Era lo que menos esperaba. Traté de ser sincera:
—Soy muy feliz, mi vida es como un velero que navega en aguas calmas. Tengo miedo de que eso cambie.
—No, Vicky, te he observado durante toda la noche y hay algo más. Algo en esas aguas que te asusta...
A modo de respuesta, entonces hice yo mi pregunta:
—José, nuestra relación sexual ¿te satisface? ¿Hay algo que eches en falta?
Después de apurar el porro hasta casi quemarse los dedos, él lo aplastó en el plato y empezó a contestar, mirando la colilla todavía.
—Nuestra relación sexual, como tú la llamas, es muy satisfactoria. Pero sé por dónde vas y te pregunto —me miró a los ojos—: ¿Tú sabes lo que es el morbo? ¿No has fantaseado nunca con situaciones que jamás se darán pero que te excitan más que ninguna otra cosa?
—¿Qué quieres decir?, ¿acaso piensas en otras cuando haces el amor conmigo...?
—Vamos a dejarlo aquí —atajó Selegna—. Es tarde y, además, lo que sigue del juego es cosa vuestra, sólo vuestra. Si os apetece, podéis seguirlo en casa. Pero os prevengo de que no se puede buscar la verdad sin estar preparado para encontrarla.
El paseo hasta casa era corto y lo hicimos en silencio.

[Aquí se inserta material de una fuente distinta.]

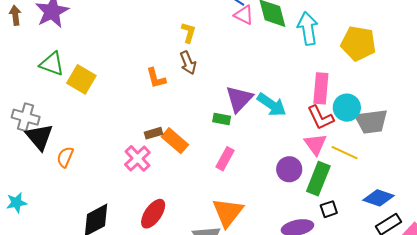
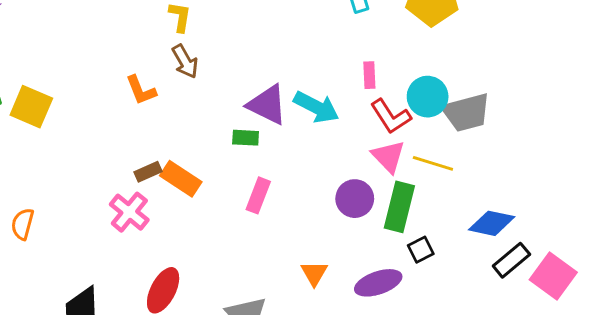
pink rectangle: (321, 88) -> (369, 75), moved, size x0.6
purple triangle: (239, 99) -> (267, 105), turned -40
orange triangle: (228, 212) -> (314, 273), moved, size x0.6

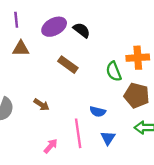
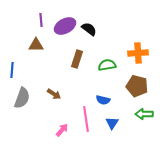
purple line: (16, 20) -> (41, 20), moved
brown rectangle: (68, 65) -> (77, 59), turned 72
green semicircle: (114, 71) -> (107, 65), moved, turned 102

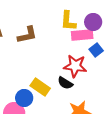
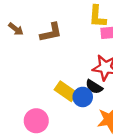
blue circle: (24, 98) -> (83, 97), moved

Ya en el dormitorio, José me miró con ojos tristes.
—Estás disgustada, ¿verdad? —preguntó.
—Un poco —asentí.
—No lo comprendes. ¿De verdad no conoces el morbo? ¿No te dio morbo, por ejemplo, cuando te pusieron la mano en el culo aquel día, en la discoteca?
—¡Me dio asco!
—Antes esas cosas te excitaban. Como, cuando novios, hacíamos el amor en cualquier rincón.
—Yo... lo hacía por ti. —Me sentía confusa.
José me miró unos instantes como si acabara de descubrirme.
—Hemos bebido demasiado... Vamos a dormir y ya hablaremos —cortó. Salió al balcón a fumar el último cigarrillo mientras yo usaba el baño. Después nos dispusimos a dormir, sin más palabras.